理学療法士の新卒が志望動機で伝えるべき3つのこと
履歴書の志望動機欄は、面積が小さいぶん「何を書くか」の取捨選択がすべてです。採用担当者が短時間で書類を確認するなかで、必ず伝えなければならない要素は3つに絞られます。
①理学療法士を目指したきっかけを具体的に示す
採用担当者が最初に確認するのは「なぜ理学療法士を選んだのか」という原体験です。「患者の役に立ちたいから」という表現だけでは、どの職種にも当てはまる言葉として流れてしまいます。

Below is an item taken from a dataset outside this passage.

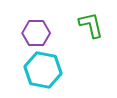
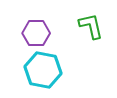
green L-shape: moved 1 px down
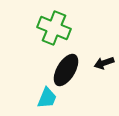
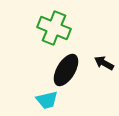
black arrow: rotated 48 degrees clockwise
cyan trapezoid: moved 2 px down; rotated 55 degrees clockwise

自身や家族がリハビリを経験した、スポーツ現場でセラピストの仕事を間近で見た、実習で患者の回復を目の当たりにしたなど、記憶に残る具体的な場面を1〜2文で示すことで、動機に説得力が生まれます。
採用担当者はここを見ている
- なぜ「理学療法士」でなければならなかったのか、選んだ必然性
- エピソードに裏付けられた動機か、一般的な言葉を借りているだけか
- このきっかけが、応募先の施設の特色と重なるかどうか
②その施設を選んだ理由を言語化する
理学療法士の新卒採用でもっとも差がつくのが、この「施設選びの理由」です。「御施設の理念に共感しました」「充実した研修体制に魅力を感じました」という表現は、採用担当者には「どこにでも送れる志望動機」に見えます。

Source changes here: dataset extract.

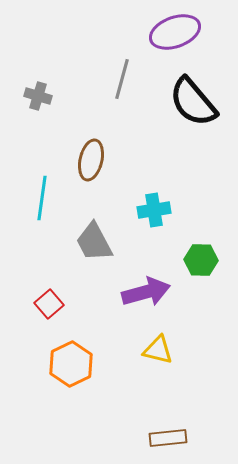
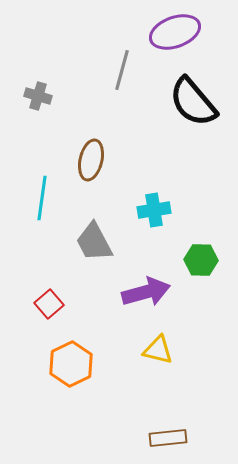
gray line: moved 9 px up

応募先の公式サイト・求人票・実習経験から、その施設にしかない特徴を1つ取り上げます。「急性期から回復期への院内連携が整っている」「スポーツ外来に特化したリハビリ室がある」「在宅復帰率が地域トップクラスと聞いた」など、具体的に触れるほど「うちのことをきちんと調べてくれている」と採用担当者に伝わります。
③入職後に実現したいビジョンを書く
採用担当者は「この人は入職後に何をしたいのか」を確認します。「精一杯頑張ります」「日々成長できるよう努力します」という言葉は意欲を示しているようで、具体的な行動や目標が見えません。

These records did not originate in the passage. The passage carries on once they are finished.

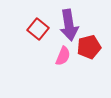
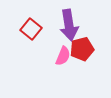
red square: moved 7 px left
red pentagon: moved 7 px left, 2 px down
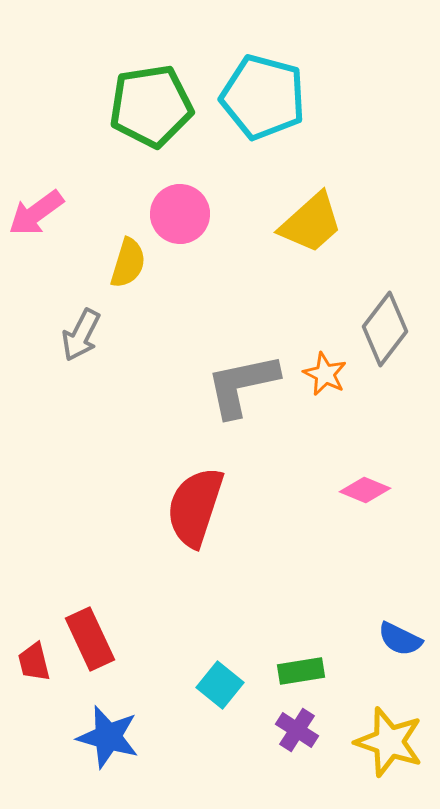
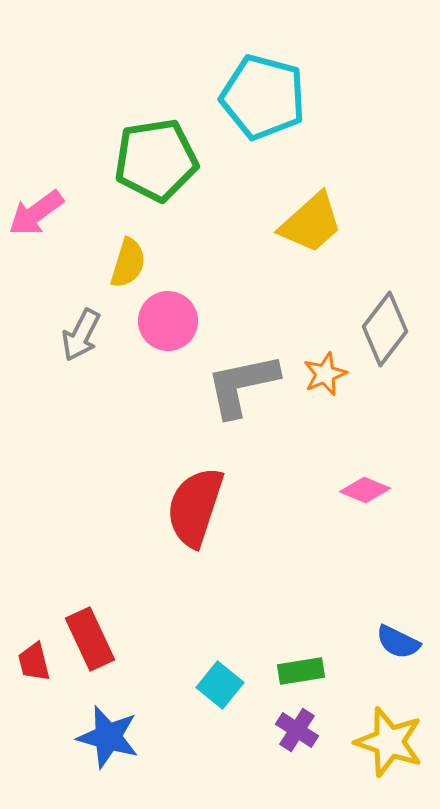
green pentagon: moved 5 px right, 54 px down
pink circle: moved 12 px left, 107 px down
orange star: rotated 24 degrees clockwise
blue semicircle: moved 2 px left, 3 px down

「急性期での経験を積みながら、3年以内に認定理学療法士取得を目指す」「在宅チームの一員として退院後の生活支援に貢献したい」など、具体的な行動や成長の方向性で締めることで、採用側に「この人を育てれば組織のプラスになる」と感じさせます。
採用担当者が落とす志望動機のNGパターン
毎年多くの履歴書を確認する採用担当者には、「見た瞬間に通過させる気が薄れる」書き方のパターンがあります。自分の志望動機が下記のいずれかに当てはまっていないか確認してください。
「患者の役に立ちたい」だけで終わる抽象的な表現
「患者さんの力になりたい」「リハビリを通じて社会復帰を支援したい」という表現は間違っていません。しかし、これだけで終わる志望動機は、なぜその施設を選んだかの理由が一切伝わらないという致命的な弱点を持ちます。
NG例
理学療法士として患者さんのリハビリをサポートし、社会復帰をお手伝いしたいと考え志望しました。貴院でご指導いただきながら精一杯頑張ります。→「なぜ貴院か」が一言もなく、どの病院にも送れる内容になっている
改善後(ここを加えるだけで変わる)
理学療法士として患者さんのリハビリをサポートしたいという思いは、学生時代の実習で担当した方が歩行を取り戻した瞬間に確信しました。貴院が回復期リハビリに特化し、在宅復帰率の向上に取り組んでいる点に着目し、退院後の生活を見据えた実践的なアプローチを学びたいと考え志望しました。
施設の設備・立地・待遇を理由にする
「最新の設備が整っていると聞き志望しました」「自宅から通いやすい立地です」「研修体制が充実していると伺いました」という表現が志望動機の中心になっているケースです。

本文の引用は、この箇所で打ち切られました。